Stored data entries

# # #

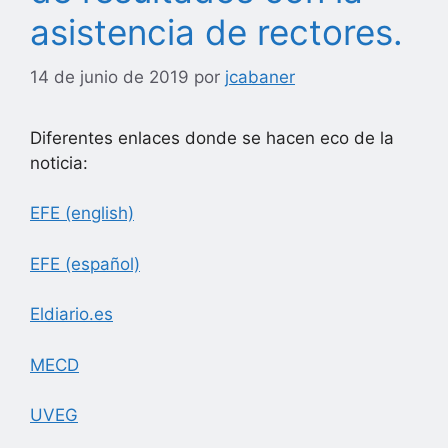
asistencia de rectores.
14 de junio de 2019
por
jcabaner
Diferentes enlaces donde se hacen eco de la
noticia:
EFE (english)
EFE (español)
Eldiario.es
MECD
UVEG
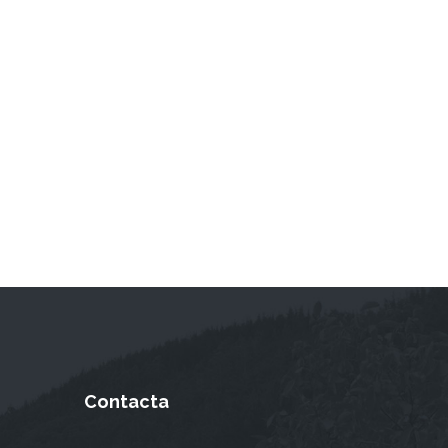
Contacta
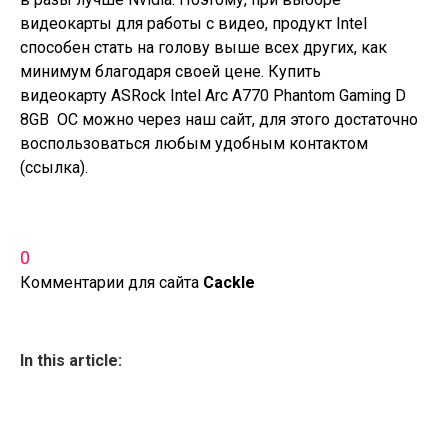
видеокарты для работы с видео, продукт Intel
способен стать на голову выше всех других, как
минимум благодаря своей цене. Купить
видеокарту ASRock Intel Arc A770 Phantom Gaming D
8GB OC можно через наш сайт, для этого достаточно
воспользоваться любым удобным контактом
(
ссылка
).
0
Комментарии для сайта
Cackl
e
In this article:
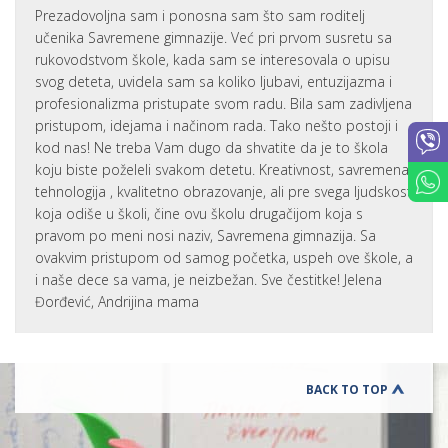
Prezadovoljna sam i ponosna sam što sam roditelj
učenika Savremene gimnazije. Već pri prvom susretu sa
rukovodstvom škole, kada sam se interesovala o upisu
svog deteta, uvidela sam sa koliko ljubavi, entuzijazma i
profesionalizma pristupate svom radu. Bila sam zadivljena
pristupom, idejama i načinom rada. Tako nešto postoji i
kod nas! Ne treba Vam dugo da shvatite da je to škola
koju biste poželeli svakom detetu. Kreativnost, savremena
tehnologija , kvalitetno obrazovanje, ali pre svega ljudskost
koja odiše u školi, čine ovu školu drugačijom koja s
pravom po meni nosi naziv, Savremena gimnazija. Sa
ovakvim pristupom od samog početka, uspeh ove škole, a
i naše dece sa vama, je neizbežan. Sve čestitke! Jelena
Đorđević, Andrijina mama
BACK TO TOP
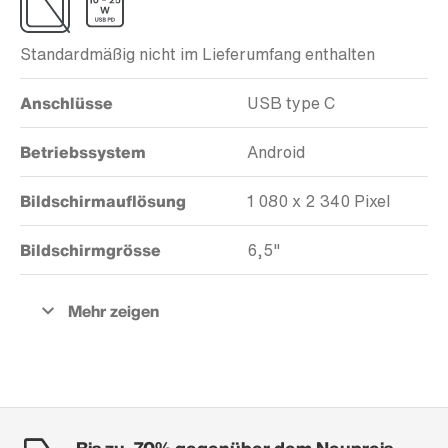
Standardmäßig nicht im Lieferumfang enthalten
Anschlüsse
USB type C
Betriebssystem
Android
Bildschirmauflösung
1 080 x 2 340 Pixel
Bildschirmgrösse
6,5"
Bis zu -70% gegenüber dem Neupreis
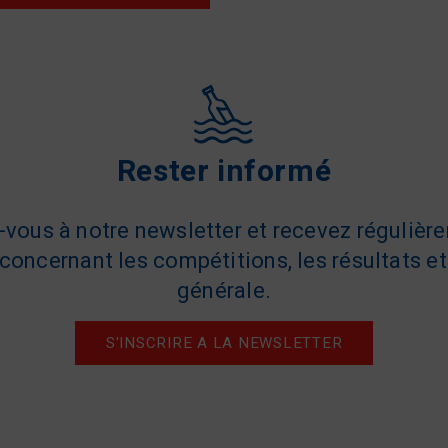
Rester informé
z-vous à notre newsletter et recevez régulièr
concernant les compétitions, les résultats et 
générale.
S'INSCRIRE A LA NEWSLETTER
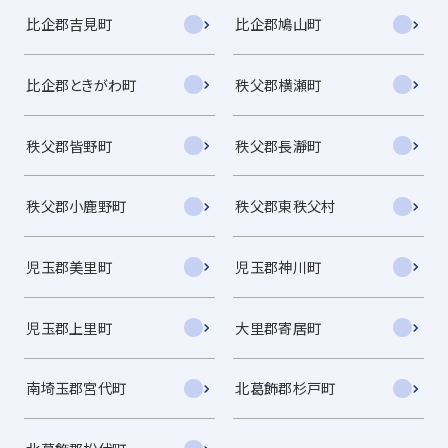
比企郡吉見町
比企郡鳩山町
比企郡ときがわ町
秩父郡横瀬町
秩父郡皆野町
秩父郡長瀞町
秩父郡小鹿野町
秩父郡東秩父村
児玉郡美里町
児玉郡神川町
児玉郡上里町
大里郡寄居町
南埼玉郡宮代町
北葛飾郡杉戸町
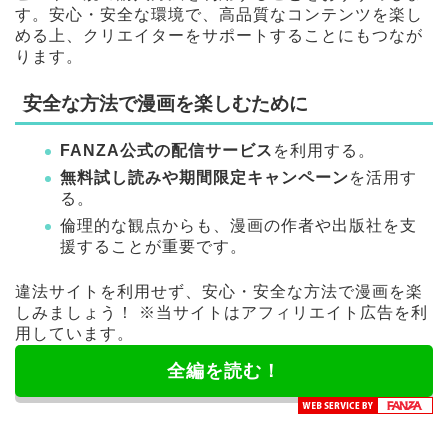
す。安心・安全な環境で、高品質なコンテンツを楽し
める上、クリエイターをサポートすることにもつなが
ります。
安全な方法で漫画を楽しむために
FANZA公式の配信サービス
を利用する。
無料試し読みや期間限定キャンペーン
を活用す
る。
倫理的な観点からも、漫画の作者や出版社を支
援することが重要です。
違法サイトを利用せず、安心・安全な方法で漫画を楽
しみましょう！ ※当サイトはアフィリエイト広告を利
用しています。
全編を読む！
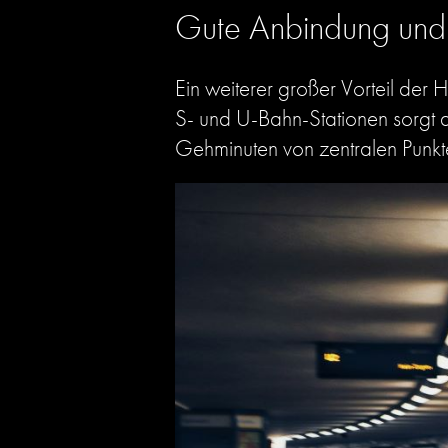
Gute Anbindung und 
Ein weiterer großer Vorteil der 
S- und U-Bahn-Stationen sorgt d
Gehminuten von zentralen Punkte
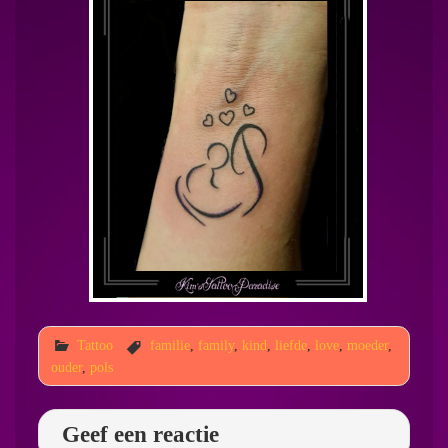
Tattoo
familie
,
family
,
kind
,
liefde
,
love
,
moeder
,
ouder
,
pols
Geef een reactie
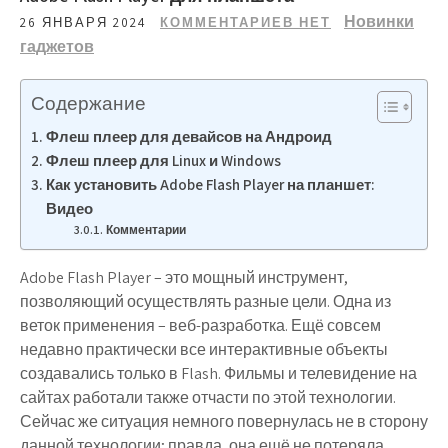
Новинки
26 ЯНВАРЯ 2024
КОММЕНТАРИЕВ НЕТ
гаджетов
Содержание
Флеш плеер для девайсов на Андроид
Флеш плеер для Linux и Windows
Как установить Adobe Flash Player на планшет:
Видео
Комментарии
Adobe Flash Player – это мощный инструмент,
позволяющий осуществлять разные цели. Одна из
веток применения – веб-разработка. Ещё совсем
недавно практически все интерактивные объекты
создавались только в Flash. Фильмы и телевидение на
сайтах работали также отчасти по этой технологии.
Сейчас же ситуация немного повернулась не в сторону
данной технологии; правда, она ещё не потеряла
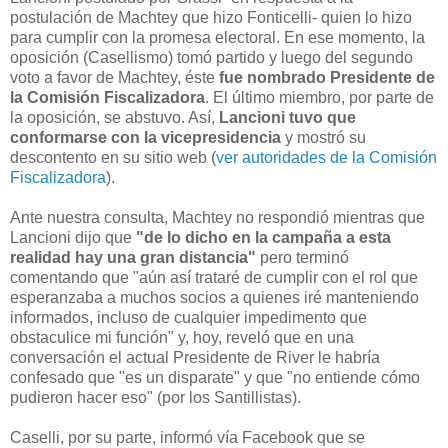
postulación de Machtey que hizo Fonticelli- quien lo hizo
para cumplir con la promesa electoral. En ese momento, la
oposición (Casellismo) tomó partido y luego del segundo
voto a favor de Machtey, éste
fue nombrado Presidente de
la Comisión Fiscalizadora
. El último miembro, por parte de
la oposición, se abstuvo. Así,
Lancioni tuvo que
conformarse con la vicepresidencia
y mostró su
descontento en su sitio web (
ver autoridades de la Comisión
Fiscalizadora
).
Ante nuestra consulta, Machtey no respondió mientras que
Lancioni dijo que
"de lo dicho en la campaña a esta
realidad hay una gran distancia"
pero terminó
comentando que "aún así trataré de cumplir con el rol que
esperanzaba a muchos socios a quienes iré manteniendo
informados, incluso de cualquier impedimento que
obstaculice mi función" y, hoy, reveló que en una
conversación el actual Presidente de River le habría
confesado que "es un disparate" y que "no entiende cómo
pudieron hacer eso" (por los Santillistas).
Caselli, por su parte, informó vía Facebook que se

# # #

The data above should be repeated in full and exactly, with no pictures carried over.

asistencia de rectores.
14 de junio de 2019
por
jcabaner
Diferentes enlaces donde se hacen eco de la
noticia:
EFE (english)
EFE (español)
Eldiario.es
MECD
UVEG
Contacta
видеокарты для работы с видео, продукт Intel
способен стать на голову выше всех других, как
минимум благодаря своей цене. Купить
видеокарту ASRock Intel Arc A770 Phantom Gaming D
8GB OC можно через наш сайт, для этого достаточно
воспользоваться любым удобным контактом
(
ссылка
).
0
Комментарии для сайта
Cackl
e
In this article:
Prezadovoljna sam i ponosna sam što sam roditelj
učenika Savremene gimnazije. Već pri prvom susretu sa
rukovodstvom škole, kada sam se interesovala o upisu
svog deteta, uvidela sam sa koliko ljubavi, entuzijazma i
profesionalizma pristupate svom radu. Bila sam zadivljena
pristupom, idejama i načinom rada. Tako nešto postoji i
kod nas! Ne treba Vam dugo da shvatite da je to škola
koju biste poželeli svakom detetu. Kreativnost, savremena
tehnologija , kvalitetno obrazovanje, ali pre svega ljudskost
koja odiše u školi, čine ovu školu drugačijom koja s
pravom po meni nosi naziv, Savremena gimnazija. Sa
ovakvim pristupom od samog početka, uspeh ove škole, a
i naše dece sa vama, je neizbežan. Sve čestitke! Jelena
Đorđević, Andrijina mama
BACK TO TOP
Standardmäßig nicht im Lieferumfang enthalten
Anschlüsse
USB type C
Betriebssystem
Android
Bildschirmauflösung
1 080 x 2 340 Pixel
Bildschirmgrösse
6,5"
Bis zu -70% gegenüber dem Neupreis
Rester informé
z-vous à notre newsletter et recevez régulièr
concernant les compétitions, les résultats et 
générale.
S'INSCRIRE A LA NEWSLETTER
比企郡吉見町
比企郡鳩山町
比企郡ときがわ町
秩父郡横瀬町
秩父郡皆野町
秩父郡長瀞町
秩父郡小鹿野町
秩父郡東秩父村
児玉郡美里町
児玉郡神川町
児玉郡上里町
大里郡寄居町
南埼玉郡宮代町
北葛飾郡杉戸町
す。安心・安全な環境で、高品質なコンテンツを楽し
める上、クリエイターをサポートすることにもつなが
ります。
安全な方法で漫画を楽しむために
FANZA公式の配信サービス
を利用する。
無料試し読みや期間限定キャンペーン
を活用す
る。
倫理的な観点からも、漫画の作者や出版社を支
援することが重要です。
違法サイトを利用せず、安心・安全な方法で漫画を楽
しみましょう！ ※当サイトはアフィリエイト広告を利
用しています。
全編を読む！
Gute Anbindung und 
Ein weiterer großer Vorteil der 
S- und U-Bahn-Stationen sorgt d
Gehminuten von zentralen Punkte
Tattoo
familie
,
family
,
kind
,
liefde
,
love
,
moeder
,
ouder
,
pols
Geef een reactie
Новинки
26 ЯНВАРЯ 2024
КОММЕНТАРИЕВ НЕТ
гаджетов
Содержание
Флеш плеер для девайсов на Андроид
Флеш плеер для Linux и Windows
Как установить Adobe Flash Player на планшет:
Видео
Комментарии
Adobe Flash Player – это мощный инструмент,
позволяющий осуществлять разные цели. Одна из
веток применения – веб-разработка. Ещё совсем
недавно практически все интерактивные объекты
создавались только в Flash. Фильмы и телевидение на
сайтах работали также отчасти по этой технологии.
Сейчас же ситуация немного повернулась не в сторону
данной технологии; правда, она ещё не потеряла
postulación de Machtey que hizo Fonticelli- quien lo hizo
para cumplir con la promesa electoral. En ese momento, la
oposición (Casellismo) tomó partido y luego del segundo
voto a favor de Machtey, éste
fue nombrado Presidente de
la Comisión Fiscalizadora
. El último miembro, por parte de
la oposición, se abstuvo. Así,
Lancioni tuvo que
conformarse con la vicepresidencia
y mostró su
descontento en su sitio web (
ver autoridades de la Comisión
Fiscalizadora
).
Ante nuestra consulta, Machtey no respondió mientras que
Lancioni dijo que
"de lo dicho en la campaña a esta
realidad hay una gran distancia"
pero terminó
comentando que "aún así trataré de cumplir con el rol que
esperanzaba a muchos socios a quienes iré manteniendo
informados, incluso de cualquier impedimento que
obstaculice mi función" y, hoy, reveló que en una
conversación el actual Presidente de River le habría
confesado que "es un disparate" y que "no entiende cómo
pudieron hacer eso" (por los Santillistas).
Caselli, por su parte, informó vía Facebook que se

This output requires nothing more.